For this exercise, repeat the records below exactly as written.
[Opening AVAILABLE DATA section]
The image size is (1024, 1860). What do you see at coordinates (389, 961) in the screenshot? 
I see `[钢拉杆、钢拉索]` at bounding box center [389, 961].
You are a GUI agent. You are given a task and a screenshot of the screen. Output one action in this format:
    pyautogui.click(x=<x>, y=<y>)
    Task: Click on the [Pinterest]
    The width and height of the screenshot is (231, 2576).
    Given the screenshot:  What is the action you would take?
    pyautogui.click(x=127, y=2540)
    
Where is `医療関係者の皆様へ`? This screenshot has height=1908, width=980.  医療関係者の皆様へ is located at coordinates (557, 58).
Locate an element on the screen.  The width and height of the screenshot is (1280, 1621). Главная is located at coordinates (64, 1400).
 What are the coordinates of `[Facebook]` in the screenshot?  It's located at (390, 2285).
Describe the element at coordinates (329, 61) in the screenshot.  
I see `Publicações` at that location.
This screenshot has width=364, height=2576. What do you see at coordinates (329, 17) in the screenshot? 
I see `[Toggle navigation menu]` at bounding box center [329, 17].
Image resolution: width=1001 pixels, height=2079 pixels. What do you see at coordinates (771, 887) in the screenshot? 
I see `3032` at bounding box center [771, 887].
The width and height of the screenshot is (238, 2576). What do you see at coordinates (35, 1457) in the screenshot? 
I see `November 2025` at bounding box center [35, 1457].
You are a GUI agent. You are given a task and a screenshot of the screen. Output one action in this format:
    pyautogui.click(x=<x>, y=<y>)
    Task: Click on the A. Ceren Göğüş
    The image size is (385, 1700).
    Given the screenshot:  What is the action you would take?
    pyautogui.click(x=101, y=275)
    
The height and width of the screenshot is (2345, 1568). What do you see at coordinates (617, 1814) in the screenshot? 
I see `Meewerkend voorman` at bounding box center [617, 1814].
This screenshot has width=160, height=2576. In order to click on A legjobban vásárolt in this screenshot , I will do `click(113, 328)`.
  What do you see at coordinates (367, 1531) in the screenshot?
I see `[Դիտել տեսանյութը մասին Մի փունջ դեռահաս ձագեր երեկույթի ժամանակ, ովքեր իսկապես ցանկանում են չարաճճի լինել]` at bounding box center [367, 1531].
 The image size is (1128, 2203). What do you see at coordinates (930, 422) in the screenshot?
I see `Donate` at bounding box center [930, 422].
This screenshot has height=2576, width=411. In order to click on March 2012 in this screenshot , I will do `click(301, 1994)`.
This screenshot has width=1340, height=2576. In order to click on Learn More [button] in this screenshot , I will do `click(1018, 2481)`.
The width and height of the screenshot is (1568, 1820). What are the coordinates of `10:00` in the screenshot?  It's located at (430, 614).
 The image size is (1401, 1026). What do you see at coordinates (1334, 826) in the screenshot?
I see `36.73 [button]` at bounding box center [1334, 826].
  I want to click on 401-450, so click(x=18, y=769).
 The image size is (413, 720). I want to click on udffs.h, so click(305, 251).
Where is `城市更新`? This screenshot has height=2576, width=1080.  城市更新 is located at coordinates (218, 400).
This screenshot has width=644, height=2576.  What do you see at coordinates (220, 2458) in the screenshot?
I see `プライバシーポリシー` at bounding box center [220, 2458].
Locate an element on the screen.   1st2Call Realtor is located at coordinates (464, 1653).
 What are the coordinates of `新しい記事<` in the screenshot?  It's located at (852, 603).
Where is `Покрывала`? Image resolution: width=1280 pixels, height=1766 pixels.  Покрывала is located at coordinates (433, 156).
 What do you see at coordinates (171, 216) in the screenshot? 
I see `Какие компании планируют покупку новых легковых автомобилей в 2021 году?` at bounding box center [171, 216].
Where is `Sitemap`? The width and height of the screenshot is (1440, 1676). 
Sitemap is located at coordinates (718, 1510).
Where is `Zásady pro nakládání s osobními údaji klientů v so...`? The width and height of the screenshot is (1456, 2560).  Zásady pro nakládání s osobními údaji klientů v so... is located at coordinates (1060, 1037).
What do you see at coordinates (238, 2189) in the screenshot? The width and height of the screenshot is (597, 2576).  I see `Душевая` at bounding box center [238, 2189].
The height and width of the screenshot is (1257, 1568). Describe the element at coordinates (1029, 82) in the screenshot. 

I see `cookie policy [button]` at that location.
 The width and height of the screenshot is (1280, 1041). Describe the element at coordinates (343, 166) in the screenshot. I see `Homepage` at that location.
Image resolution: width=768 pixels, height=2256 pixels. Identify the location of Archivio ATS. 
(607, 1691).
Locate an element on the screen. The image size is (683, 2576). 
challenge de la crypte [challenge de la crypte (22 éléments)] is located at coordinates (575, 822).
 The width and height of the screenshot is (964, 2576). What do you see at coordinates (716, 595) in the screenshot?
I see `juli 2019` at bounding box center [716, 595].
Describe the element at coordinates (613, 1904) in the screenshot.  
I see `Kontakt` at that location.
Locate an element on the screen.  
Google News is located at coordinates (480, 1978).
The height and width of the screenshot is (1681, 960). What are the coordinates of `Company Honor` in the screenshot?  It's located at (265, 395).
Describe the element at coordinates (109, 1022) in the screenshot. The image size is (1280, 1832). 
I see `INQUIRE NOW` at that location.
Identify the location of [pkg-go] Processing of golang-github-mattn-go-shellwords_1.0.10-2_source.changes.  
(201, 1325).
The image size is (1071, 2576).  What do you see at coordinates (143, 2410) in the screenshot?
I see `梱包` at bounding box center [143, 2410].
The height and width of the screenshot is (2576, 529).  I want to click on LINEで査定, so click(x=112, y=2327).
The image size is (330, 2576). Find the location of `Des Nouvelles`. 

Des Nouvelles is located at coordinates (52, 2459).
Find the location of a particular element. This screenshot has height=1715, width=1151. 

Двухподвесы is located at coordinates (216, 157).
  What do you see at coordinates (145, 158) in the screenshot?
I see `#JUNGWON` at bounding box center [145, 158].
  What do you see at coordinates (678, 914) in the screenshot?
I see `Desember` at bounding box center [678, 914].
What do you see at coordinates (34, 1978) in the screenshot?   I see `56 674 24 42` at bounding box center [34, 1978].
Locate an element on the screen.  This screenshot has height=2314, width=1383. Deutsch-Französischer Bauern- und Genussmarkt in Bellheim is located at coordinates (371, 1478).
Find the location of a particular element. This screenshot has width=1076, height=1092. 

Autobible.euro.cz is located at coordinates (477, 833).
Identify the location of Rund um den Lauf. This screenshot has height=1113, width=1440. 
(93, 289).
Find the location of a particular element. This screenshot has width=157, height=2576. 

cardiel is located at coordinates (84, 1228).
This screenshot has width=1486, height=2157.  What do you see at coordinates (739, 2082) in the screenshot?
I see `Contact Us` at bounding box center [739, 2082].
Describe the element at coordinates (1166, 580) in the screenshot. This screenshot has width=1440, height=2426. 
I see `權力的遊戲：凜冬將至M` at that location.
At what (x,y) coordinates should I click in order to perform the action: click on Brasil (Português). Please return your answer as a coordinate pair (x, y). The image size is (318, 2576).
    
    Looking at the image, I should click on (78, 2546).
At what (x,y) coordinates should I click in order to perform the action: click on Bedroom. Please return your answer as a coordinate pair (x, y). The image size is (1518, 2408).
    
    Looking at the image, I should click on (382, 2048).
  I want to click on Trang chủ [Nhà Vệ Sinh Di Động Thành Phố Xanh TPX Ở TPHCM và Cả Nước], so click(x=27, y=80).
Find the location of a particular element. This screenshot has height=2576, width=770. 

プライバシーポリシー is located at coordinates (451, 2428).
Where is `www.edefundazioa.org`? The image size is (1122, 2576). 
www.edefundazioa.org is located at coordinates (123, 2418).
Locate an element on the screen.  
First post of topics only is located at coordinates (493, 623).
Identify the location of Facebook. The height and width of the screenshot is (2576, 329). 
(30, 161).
[Closing AVAILABLE DATA section]
ANSWER SECTION =
The image size is (1024, 1860). What do you see at coordinates (389, 961) in the screenshot? 
I see `[钢拉杆、钢拉索]` at bounding box center [389, 961].
You are a GUI agent. You are given a task and a screenshot of the screen. Output one action in this format:
    pyautogui.click(x=<x>, y=<y>)
    Task: Click on the [Pinterest]
    The width and height of the screenshot is (231, 2576).
    Given the screenshot:  What is the action you would take?
    pyautogui.click(x=127, y=2540)
    
Where is `医療関係者の皆様へ`? This screenshot has height=1908, width=980.  医療関係者の皆様へ is located at coordinates (557, 58).
Locate an element on the screen.  The width and height of the screenshot is (1280, 1621). Главная is located at coordinates (64, 1400).
 What are the coordinates of `[Facebook]` in the screenshot?  It's located at (390, 2285).
Describe the element at coordinates (329, 61) in the screenshot.  
I see `Publicações` at that location.
This screenshot has width=364, height=2576. What do you see at coordinates (329, 17) in the screenshot? 
I see `[Toggle navigation menu]` at bounding box center [329, 17].
Image resolution: width=1001 pixels, height=2079 pixels. What do you see at coordinates (771, 887) in the screenshot? 
I see `3032` at bounding box center [771, 887].
The width and height of the screenshot is (238, 2576). What do you see at coordinates (35, 1457) in the screenshot? 
I see `November 2025` at bounding box center [35, 1457].
You are a GUI agent. You are given a task and a screenshot of the screen. Output one action in this format:
    pyautogui.click(x=<x>, y=<y>)
    Task: Click on the A. Ceren Göğüş
    The image size is (385, 1700).
    Given the screenshot:  What is the action you would take?
    pyautogui.click(x=101, y=275)
    
The height and width of the screenshot is (2345, 1568). What do you see at coordinates (617, 1814) in the screenshot? 
I see `Meewerkend voorman` at bounding box center [617, 1814].
This screenshot has width=160, height=2576. In order to click on A legjobban vásárolt in this screenshot , I will do `click(113, 328)`.
  What do you see at coordinates (367, 1531) in the screenshot?
I see `[Դիտել տեսանյութը մասին Մի փունջ դեռահաս ձագեր երեկույթի ժամանակ, ովքեր իսկապես ցանկանում են չարաճճի լինել]` at bounding box center [367, 1531].
 The image size is (1128, 2203). What do you see at coordinates (930, 422) in the screenshot?
I see `Donate` at bounding box center [930, 422].
This screenshot has height=2576, width=411. In order to click on March 2012 in this screenshot , I will do `click(301, 1994)`.
This screenshot has width=1340, height=2576. In order to click on Learn More [button] in this screenshot , I will do `click(1018, 2481)`.
The width and height of the screenshot is (1568, 1820). What are the coordinates of `10:00` in the screenshot?  It's located at (430, 614).
 The image size is (1401, 1026). What do you see at coordinates (1334, 826) in the screenshot?
I see `36.73 [button]` at bounding box center [1334, 826].
  I want to click on 401-450, so click(x=18, y=769).
 The image size is (413, 720). I want to click on udffs.h, so click(305, 251).
Where is `城市更新`? This screenshot has height=2576, width=1080.  城市更新 is located at coordinates (218, 400).
This screenshot has width=644, height=2576.  What do you see at coordinates (220, 2458) in the screenshot?
I see `プライバシーポリシー` at bounding box center [220, 2458].
Locate an element on the screen.   1st2Call Realtor is located at coordinates (464, 1653).
 What are the coordinates of `新しい記事<` in the screenshot?  It's located at (852, 603).
Where is `Покрывала`? Image resolution: width=1280 pixels, height=1766 pixels.  Покрывала is located at coordinates (433, 156).
 What do you see at coordinates (171, 216) in the screenshot? 
I see `Какие компании планируют покупку новых легковых автомобилей в 2021 году?` at bounding box center [171, 216].
Where is `Sitemap`? The width and height of the screenshot is (1440, 1676). 
Sitemap is located at coordinates (718, 1510).
Where is `Zásady pro nakládání s osobními údaji klientů v so...`? The width and height of the screenshot is (1456, 2560).  Zásady pro nakládání s osobními údaji klientů v so... is located at coordinates (1060, 1037).
What do you see at coordinates (238, 2189) in the screenshot? The width and height of the screenshot is (597, 2576).  I see `Душевая` at bounding box center [238, 2189].
The height and width of the screenshot is (1257, 1568). Describe the element at coordinates (1029, 82) in the screenshot. 

I see `cookie policy [button]` at that location.
 The width and height of the screenshot is (1280, 1041). Describe the element at coordinates (343, 166) in the screenshot. I see `Homepage` at that location.
Image resolution: width=768 pixels, height=2256 pixels. Identify the location of Archivio ATS. 
(607, 1691).
Locate an element on the screen. The image size is (683, 2576). 
challenge de la crypte [challenge de la crypte (22 éléments)] is located at coordinates (575, 822).
 The width and height of the screenshot is (964, 2576). What do you see at coordinates (716, 595) in the screenshot?
I see `juli 2019` at bounding box center [716, 595].
Describe the element at coordinates (613, 1904) in the screenshot.  
I see `Kontakt` at that location.
Locate an element on the screen.  
Google News is located at coordinates (480, 1978).
The height and width of the screenshot is (1681, 960). What are the coordinates of `Company Honor` in the screenshot?  It's located at (265, 395).
Describe the element at coordinates (109, 1022) in the screenshot. The image size is (1280, 1832). 
I see `INQUIRE NOW` at that location.
Identify the location of [pkg-go] Processing of golang-github-mattn-go-shellwords_1.0.10-2_source.changes.  
(201, 1325).
The image size is (1071, 2576).  What do you see at coordinates (143, 2410) in the screenshot?
I see `梱包` at bounding box center [143, 2410].
The height and width of the screenshot is (2576, 529).  I want to click on LINEで査定, so click(x=112, y=2327).
The image size is (330, 2576). Find the location of `Des Nouvelles`. 

Des Nouvelles is located at coordinates (52, 2459).
Find the location of a particular element. This screenshot has height=1715, width=1151. 

Двухподвесы is located at coordinates (216, 157).
  What do you see at coordinates (145, 158) in the screenshot?
I see `#JUNGWON` at bounding box center [145, 158].
  What do you see at coordinates (678, 914) in the screenshot?
I see `Desember` at bounding box center [678, 914].
What do you see at coordinates (34, 1978) in the screenshot?   I see `56 674 24 42` at bounding box center [34, 1978].
Locate an element on the screen.  This screenshot has height=2314, width=1383. Deutsch-Französischer Bauern- und Genussmarkt in Bellheim is located at coordinates (371, 1478).
Find the location of a particular element. This screenshot has width=1076, height=1092. 

Autobible.euro.cz is located at coordinates (477, 833).
Identify the location of Rund um den Lauf. This screenshot has height=1113, width=1440. 
(93, 289).
Find the location of a particular element. This screenshot has width=157, height=2576. 

cardiel is located at coordinates (84, 1228).
This screenshot has width=1486, height=2157.  What do you see at coordinates (739, 2082) in the screenshot?
I see `Contact Us` at bounding box center [739, 2082].
Describe the element at coordinates (1166, 580) in the screenshot. This screenshot has width=1440, height=2426. 
I see `權力的遊戲：凜冬將至M` at that location.
At what (x,y) coordinates should I click in order to perform the action: click on Brasil (Português). Please return your answer as a coordinate pair (x, y). The image size is (318, 2576).
    
    Looking at the image, I should click on (78, 2546).
At what (x,y) coordinates should I click in order to perform the action: click on Bedroom. Please return your answer as a coordinate pair (x, y). The image size is (1518, 2408).
    
    Looking at the image, I should click on (382, 2048).
  I want to click on Trang chủ [Nhà Vệ Sinh Di Động Thành Phố Xanh TPX Ở TPHCM và Cả Nước], so click(x=27, y=80).
Find the location of a particular element. This screenshot has height=2576, width=770. 

プライバシーポリシー is located at coordinates (451, 2428).
Where is `www.edefundazioa.org`? The image size is (1122, 2576). 
www.edefundazioa.org is located at coordinates (123, 2418).
Locate an element on the screen.  
First post of topics only is located at coordinates (493, 623).
Identify the location of Facebook. The height and width of the screenshot is (2576, 329). 
(30, 161).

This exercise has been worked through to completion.